EXTRACTED RECORDS »
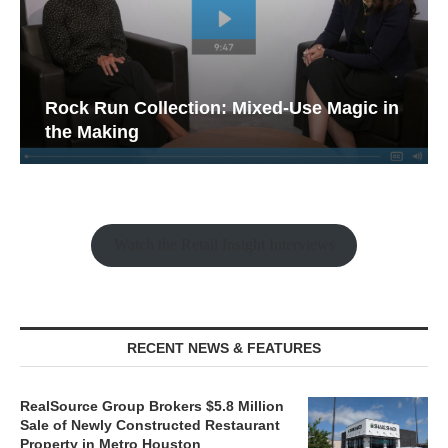
Rock Run Collection: Mixed-Use Magic in
the Making
Watch the Retail Insight Interviews
RECENT NEWS & FEATURES
RealSource Group Brokers $5.8 Million
Sale of Newly Constructed Restaurant
Property in Metro Houston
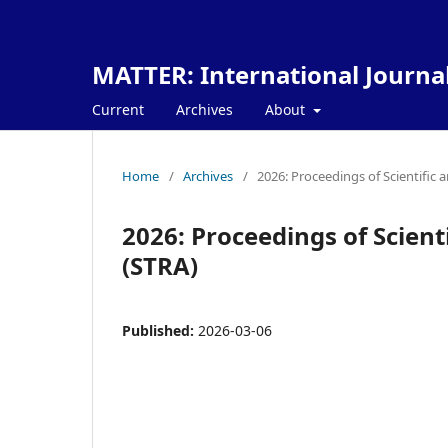
MATTER: International Journa
Current
Archives
About
Home
/
Archives
/
2026: Proceedings of Scientific 
2026: Proceedings of Scient
(STRA)
Published:
2026-03-06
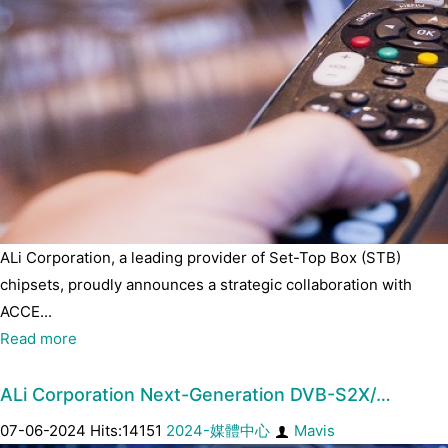
ALi Corporation, a leading provider of Set-Top Box (STB)
chipsets, proudly announces a strategic collaboration with
ACCE...
Read more
ALi Corporation Next-Generation DVB-S2X/…
07-06-2024 Hits:14151
2024-媒體中心
Mavis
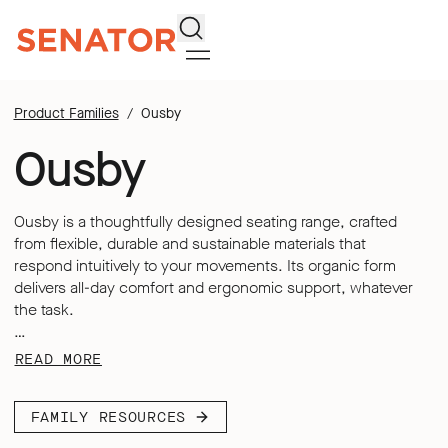
Search
Product Families
Ousby
Ousby
Ousby is a thoughtfully designed seating range, crafted
from flexible, durable and sustainable materials that
respond intuitively to your movements. Its organic form
delivers all-day comfort and ergonomic support, whatever
the task.
Featuring a contoured mesh back and an integrated
READ MORE
adjustable lumbar, Ousby adapts to every user’s individual
needs. Its multi-functional arms support a range of tasks
FAMILY RESOURCES
and preferences, whilst its dynamic synchronized
mechanism offers fast tension adjustments, with the back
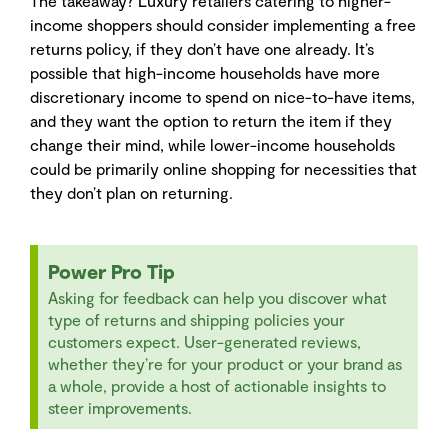
The takeaway? Luxury retailers catering to higher-
income shoppers should consider implementing a free
returns policy, if they don’t have one already. It’s
possible that high-income households have more
discretionary income to spend on nice-to-have items,
and they want the option to return the item if they
change their mind, while lower-income households
could be primarily online shopping for necessities that
they don’t plan on returning.
Power Pro Tip
Asking for feedback can help you discover what
type of returns and shipping policies your
customers expect. User-generated reviews,
whether they’re for your product or your brand as
a whole, provide a host of actionable insights to
steer improvements.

TASK OBJECTIVE » Filtering the entries above by the word "Proceedings", copy each line that matches.

REPLY TO THE EXERCISE »
2026: Proceedings of Scientific 
2026: Proceedings of Scient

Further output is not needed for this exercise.